En cas de non-respect de l’obligation d’instaurer des discussions sur cette question lors des NAO, l’employeur peut encourir un an d’emprisonnement et une amende de 3 750 euros. Mais lorsque aucune charte prévoyant le droit à la déconnexion des employés existe, il n’y a pas de sanction prévue par le Code du travail.
- Bon à savoir :
En juillet 2018, un arrêt de la Cour de cassation a affirmé qu’une indemnité d’astreinte devra être octroyée au salarié que l’on a sollicité de sorte à ce que celui-ci reste « en permanence disponible avec son téléphone portable pour répondre à d’éventuels besoins et se tenir prêt à intervenir en cas de besoin. »
Pour conclure, ne pas respecter cet impératif expose l’employeur à des sanctions qui peuvent être de l’ordre du civil comme du pénal. D’où l’importance de déployer des actions visant à garantir en toutes circonstances – télétravail ou non – le droit à la déconnexion et au répit des salariés.
Comment garantir le respect de ce droit en télétravail ET en présentiel ?
Afin de garantir l’application effective du droit à la déconnexion, l’entreprise peut mettre en place en interne un certain nombre de bonnes pratiques en ce sens.

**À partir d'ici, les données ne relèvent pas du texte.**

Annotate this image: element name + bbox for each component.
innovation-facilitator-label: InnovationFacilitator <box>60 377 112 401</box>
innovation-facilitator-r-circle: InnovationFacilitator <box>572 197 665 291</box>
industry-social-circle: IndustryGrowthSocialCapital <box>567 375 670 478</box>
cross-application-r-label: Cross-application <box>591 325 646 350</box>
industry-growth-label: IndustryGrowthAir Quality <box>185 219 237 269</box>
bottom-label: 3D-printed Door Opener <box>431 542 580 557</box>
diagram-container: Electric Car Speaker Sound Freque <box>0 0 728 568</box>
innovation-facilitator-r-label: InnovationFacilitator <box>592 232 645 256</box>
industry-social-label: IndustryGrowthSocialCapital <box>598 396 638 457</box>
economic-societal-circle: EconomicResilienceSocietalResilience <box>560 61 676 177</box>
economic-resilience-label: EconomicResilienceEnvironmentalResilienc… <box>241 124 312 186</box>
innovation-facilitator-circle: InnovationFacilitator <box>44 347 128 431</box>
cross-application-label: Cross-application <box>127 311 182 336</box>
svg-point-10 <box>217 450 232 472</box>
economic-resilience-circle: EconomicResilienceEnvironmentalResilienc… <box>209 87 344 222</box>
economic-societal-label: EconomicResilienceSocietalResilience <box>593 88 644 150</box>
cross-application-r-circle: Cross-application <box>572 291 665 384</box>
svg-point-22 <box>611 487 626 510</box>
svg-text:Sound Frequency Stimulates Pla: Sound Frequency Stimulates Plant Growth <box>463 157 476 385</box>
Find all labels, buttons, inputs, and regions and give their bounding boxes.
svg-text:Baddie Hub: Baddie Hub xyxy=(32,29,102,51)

Voici quelques exemples de ces « bonnes pratiques » :
- Définir des plages horaires fixes auxquelles les personnes en télétravail devront rester joignables
- Former les managers pour que ces derniers puissent « montrer l’exemple » notamment
- Former l’ensemble des équipes
- Permettre la mise en place de systèmes informatiques pour bloquer les messageries en dehors des horaires concernés
- Développer de la documentation à l’usage de chaque collaborateur (guide du droit à la déconnexion, communication interne via Intranet, etc.)
- Ne pas hésiter à invoquer le droit à la déconnexion en fin de mail (ex : « Si vous voyez ce message après 18h, vous n’êtes pas tenu de le consulter ni d’y répondre »)
Autant d’initiatives que les collaborateurs apprécieront et qui peuvent totalement s’inscrire dans votre culture d’entreprise. Veillez toujours à ce que ce vous communiquiez – en interne comme en externe – soit le reflet de la réalité (car les équipes ne sont pas dupes). L‘expérience collaborateur doit toujours être soignée en ce sens. Vous renforcerez en plus votre marque employeur.
Enfin, rappelons que les risques encourus par les entreprises en cas de non-respect du droit à la déconnexion en télétravail ou en présentiel peuvent non seulement affecter la santé des salariés et leur motivation, mais aussi, de facto, l’engagement collaborateur (avec un risque de désengagement, de baisse en productivité et en performance sur le long terme) et votre marque employeur. Lorsque les employés se sentent libres de déconnecter sans culpabiliser, vous oeuvrez en plus à leur épanouissement professionnel.